Nina heard the things he didn't say. She understood. But where others offered tea and sympathy, Nina demanded action. A full commitment to pain and humiliation and sweat and maybe, if he was lucky, some noticeable gain for his efforts. He asked himself on a daily basis if it was worth it, and each time the answer was the same.
“You're not with me,” Nina said, halfway through the leg presses. “Focus, O'Malley. Concentrate on what you're doing.”
Damn. How the hell did she always manage to know when he was drifting out of the moment? He'd been replaying the scene on the street corner with Maddy Bainbridge, cursing himself for not saying to hell with physical therapy and taking her for coffee. Who would have thought the formidable Rose DiFalco would have such a laid-back daughter? Maddy's hair was long and curly. Blond? Light brown? He wasn't sure. The overall effect had been a shimmer of golden light.

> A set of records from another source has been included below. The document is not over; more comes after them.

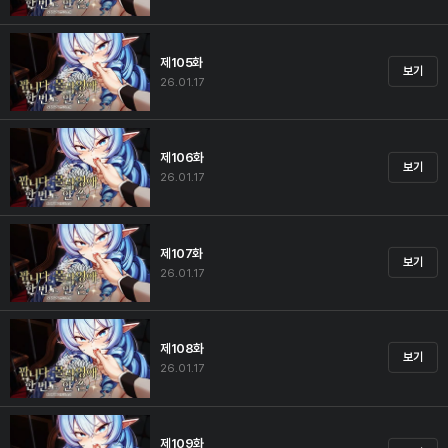
제105화
보기
26.01.17
제106화
보기
26.01.17
제107화
보기
26.01.17
제108화
보기
26.01.17
제109화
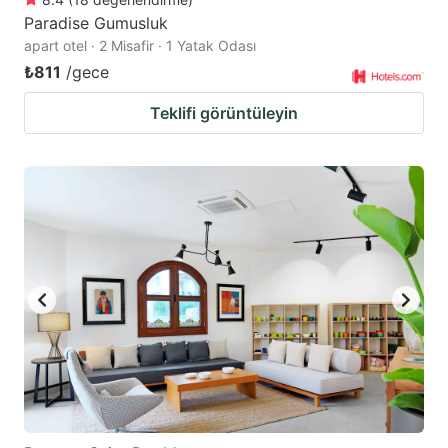
Paradise Gumusluk
apart otel · 2 Misafir · 1 Yatak Odası
₺811
/gece
Teklifi görüntüleyin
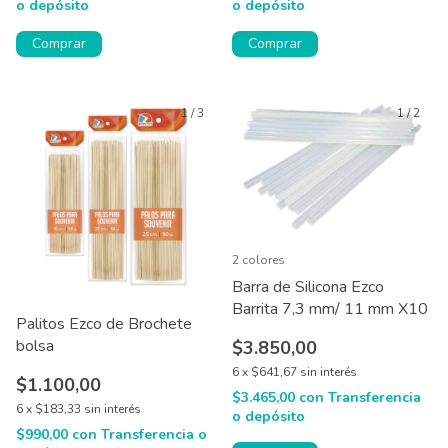
o depósito
o depósito
Comprar
Comprar
1
/
3
1
/
2
2 colores
Barra de Silicona Ezco
Barrita 7,3 mm/ 11 mm X10
Palitos Ezco de Brochete
bolsa
$3.850,00
6
x
$641,67
sin interés
$1.100,00
$3.465,00
con
Transferencia
6
x
$183,33
sin interés
o depósito
$990,00
con
Transferencia o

Her eyes were a deep, almost shocking blue. She was tall, softly rounded, the kind of woman you didn't find in the pages of fashion magazines devoted to ideals of size-zero perfection.

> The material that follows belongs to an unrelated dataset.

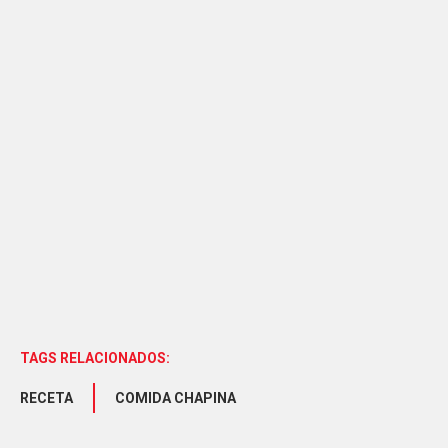
TAGS RELACIONADOS:
RECETA
COMIDA CHAPINA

“Too much!” Nina chided. “Back off a little and start again . . . three sets of ten . . . let's go . . .”
He grunted against the tugging sensation in his quads.
“Keep going . . . you're building muscle . . . equalize the load . . . come on . . . a couple more and you're outta here. . . .”
Pain. Mindblowing endless stretching tearing pain. He could smell his sweat above the smells of floor wax and alcohol and Nina's faint lavender soap. The muscles still remembered. That was the sad part. Down deep, hidden in the sinew, memory twitched along the nerve endings.
Before the accident he would have made it his business to see Maddy Bainbridge again. Women liked him. They always had. And he liked them right back. He didn't make promises he couldn't keep. His first priority was his daughter, and his second was his job as a firefighter. Everything else ran a distant third. Only once since Sandy's death had he believed himself in love, and that had ended badly in a hospital room six weeks after the accident that took his brother's life.
And now here he was with a daughter who'd be leaving for college next year and nothing but painful memories of his last night on the job. He had a bad leg, a bad arm, and a bad attitude to go with it. Gina and Denise had probably already filled Maddy Bainbridge in on all the gory details, and she was most likely saying a prayer of thanks to the patron saint of close calls.